A hydrogen ion bound to a water molecule, ${\mathbf{\text{H}}}_{\mathbf{\text{3}}}\mathbf{\text{O+}}$, the form in which hydrogen ions are found in aqueous solution.

Write the given equations.

${\text{H}}^{\text{+}}\left(g\right){\text{+H}}_{\text{2}}\text{O}\left(g\right)\to {\text{H}}_{\text{3}}{\text{O}}^{\text{+}}\left(g\right)\Delta H_1=-720\text{ kJ}$                                                              ….. (1)

${\text{H}}^{\text{+}}\left(g\right){\text{+H}}_{\text{2}}\text{O}\left(l\right)\to {\text{H}}_{\text{3}}{\text{O}}^{\text{+}}\left(aq\right)\Delta H_2=-1090\text{ kJ}$                                                            ….. (2)

${\text{H}}_2\text{O}\left(l\right)\to {\text{H}}_2\text{O}\left(g\right)\Delta H_3=40.7\text{ kJ}$                                                                             ….. (3)

The desired equation is as follows:

$H_3{O}^{+}\left(g\right)\stackrel{H_{2}O}{\to }{H}_3{O}^{+}\left(aq\right)$                                                                                          ….. (4)

Reverse equation (1).

${\text{H}}_{\text{3}}{\text{O}}^{\text{+}}\left(g\right)\to {\text{H}}^{\text{+}}\left(g\right){\text{+H}}_2\text{O}\left(g\right)\Delta H_5=720\text{ kJ}$                                                               ….. (5)

Reverse equation (3).

${\text{H}}_2\text{O}\left(g\right)\to {\text{H}}_2\text{O}\left(l\right)\Delta H_6=-40.7\text{ kJ}$                                                                    ….. (6)
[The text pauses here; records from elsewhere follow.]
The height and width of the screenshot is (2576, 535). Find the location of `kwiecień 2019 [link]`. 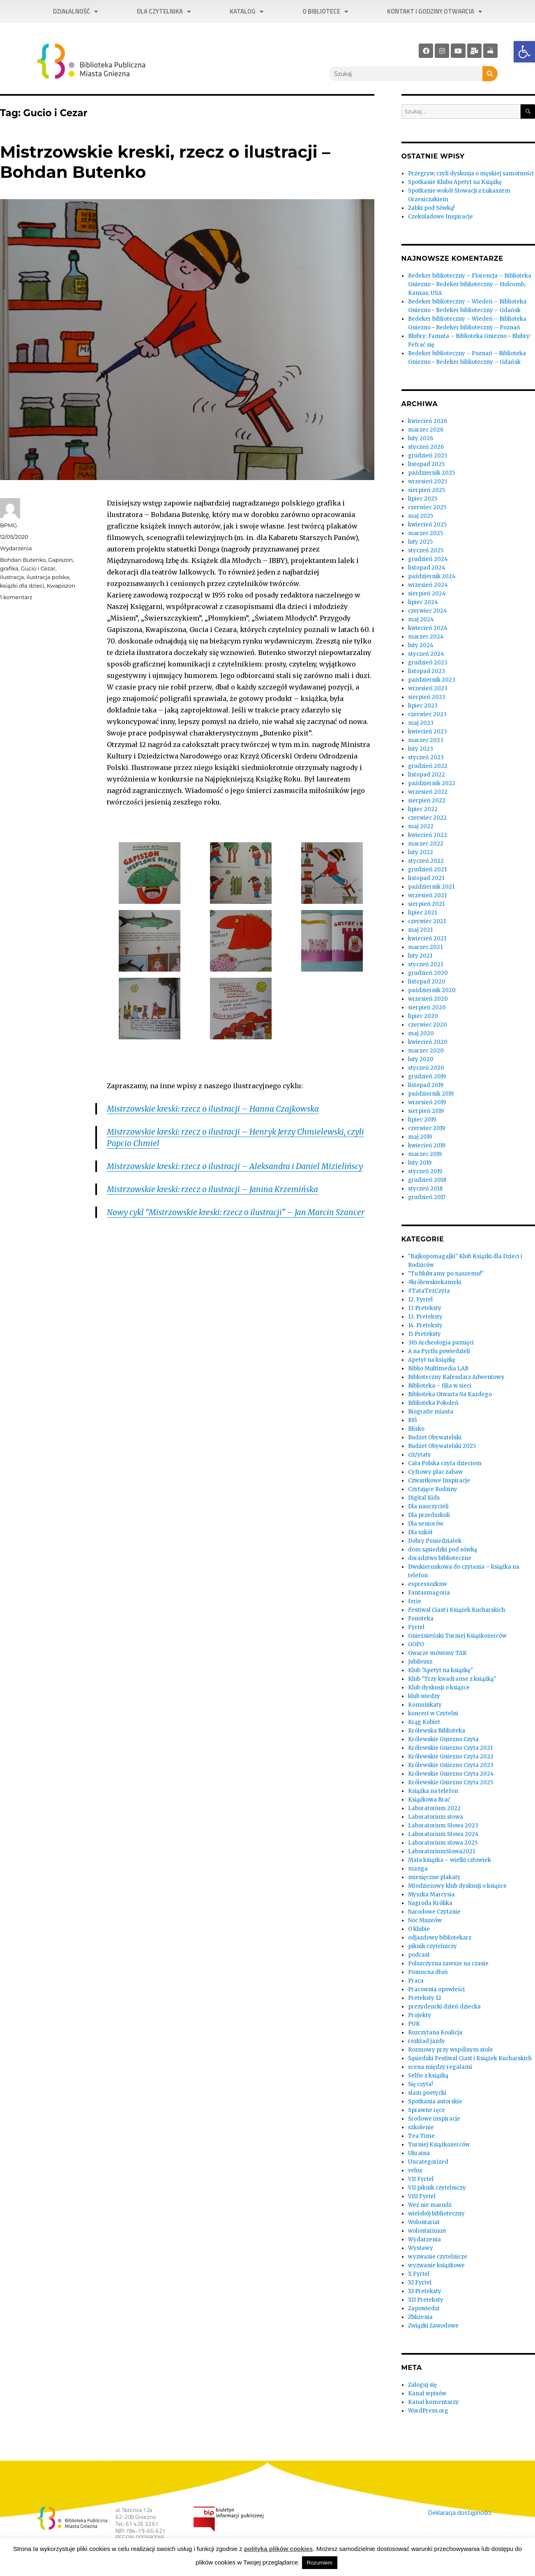 kwiecień 2019 [link] is located at coordinates (426, 1145).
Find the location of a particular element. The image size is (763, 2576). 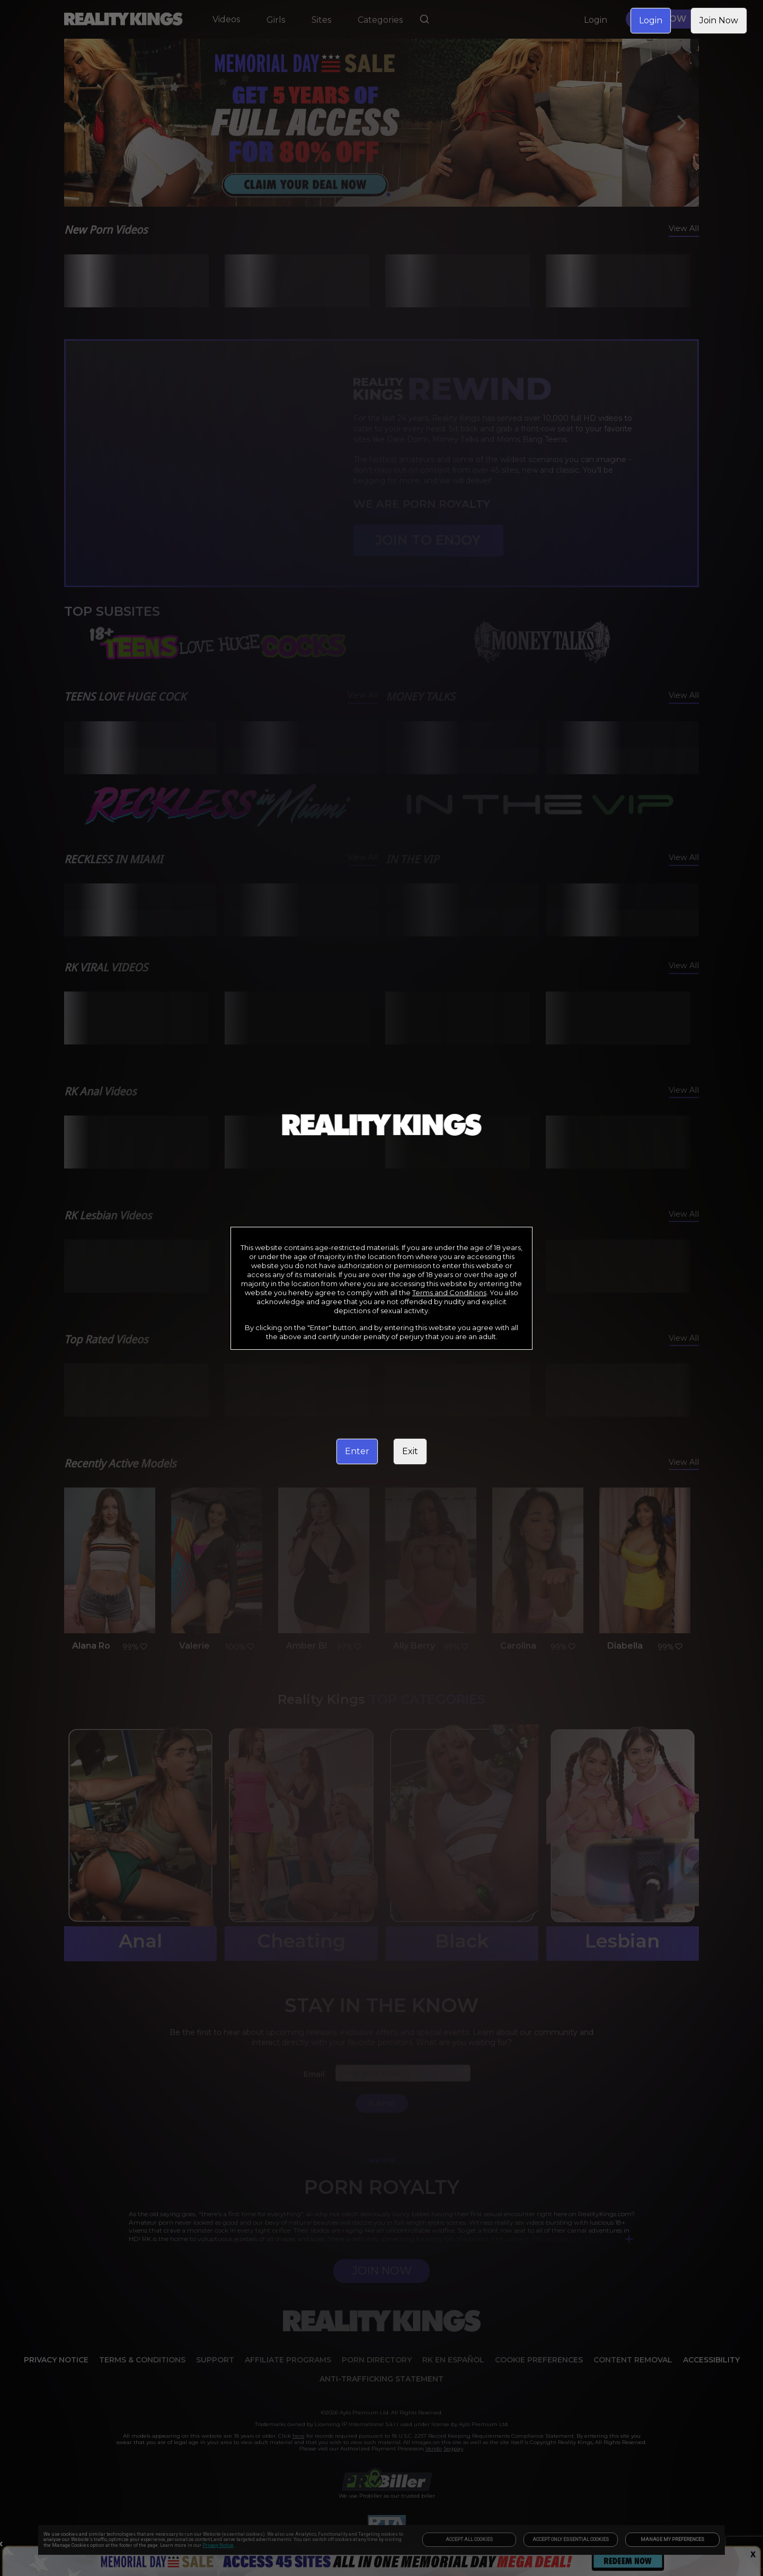 Terms and Conditions [link] is located at coordinates (449, 1292).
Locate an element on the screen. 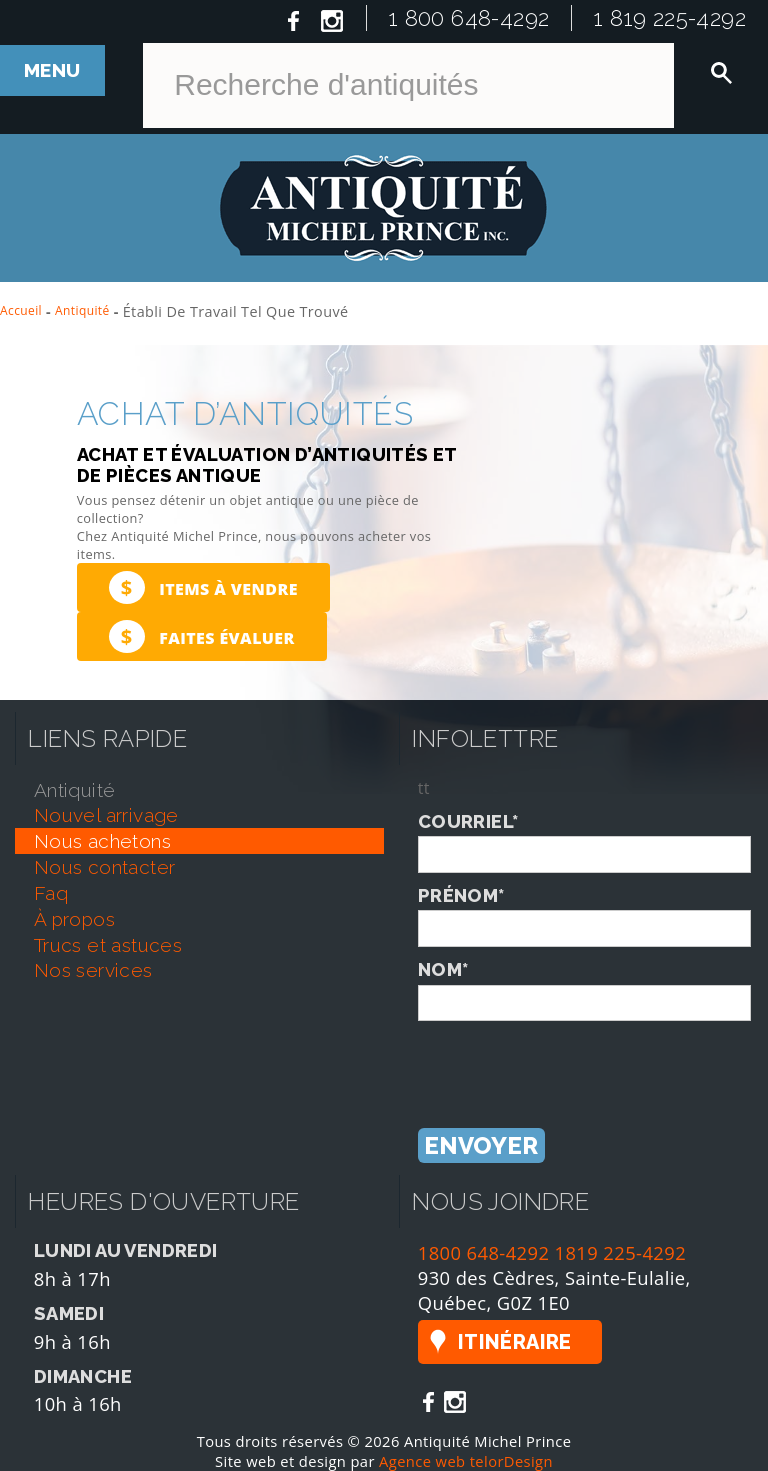 The width and height of the screenshot is (768, 1471). 1800 648-4292 is located at coordinates (484, 1252).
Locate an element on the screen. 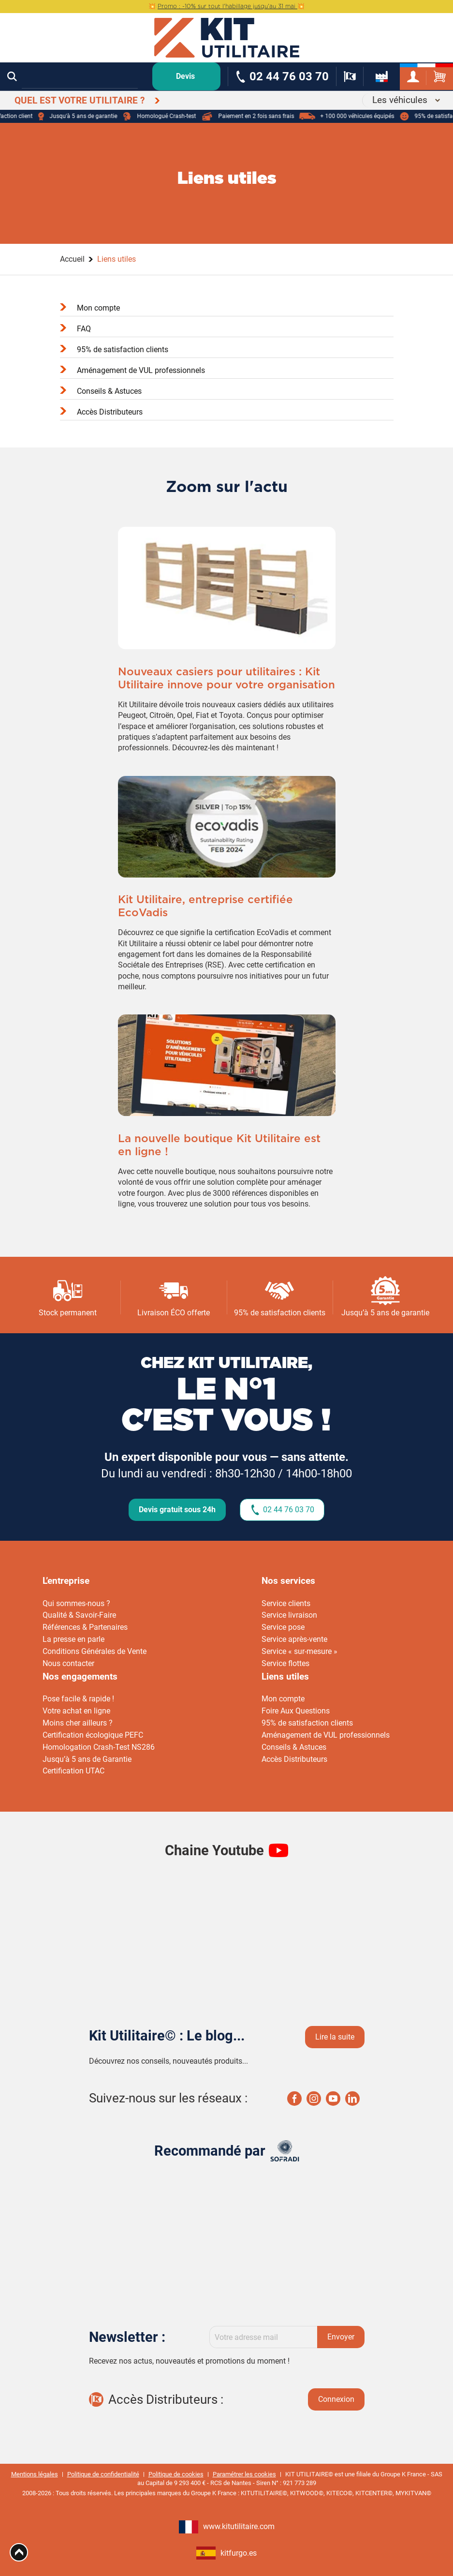 The height and width of the screenshot is (2576, 453). FAQ is located at coordinates (84, 328).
Add equations (2), (5), and (6).

$$\begin{gathered} \frac{{\displaystyle {\text{H}}^{+}\left(g\right)+{\text{H}}_2\text{O}\left(l\right)\to {\text{H}}_{\text{3}}{\text{O}}^{+}\left(aq\right) \\ {\text{H}}_{\text{3}}{\text{O}}^{+}\left(g\right)\to {\text{H}}^{+}\left(g\right)+{\text{H}}_2\text{O}\left(g\right) \\ {\text{H}}_2\text{O}\left(g\right)\to {\text{H}}_{\text{2}}\text{O}\left(l\right)}}{{\displaystyle {\text{H}}_{\text{3}}{\text{O}}^{\text{+}}\left(g\right)\to {\text{H}}_{\text{3}}{\text{O}}^{\text{+}}\left(aq\right)}} \end{gathered}$$ 

Hence, the desired equation (4) adds the three equations.

Calculate the value of $\Delta H$ for the desired equation as follows:

$\begin{array}{rcl}\Delta H& =& \Delta H_2+\Delta H_5+\Delta H_6\\ & =& (-1090\text{ kJ})+\left(720\text{ kJ}\right)+(-40\text{ kJ})\\ & =& -410.7\text{ kJ}\\ & \approx & -411\text{ kJ}\end{array}$ 

Hence, the heat of solution of the hydronium ion is $-411\text{ kJ}$.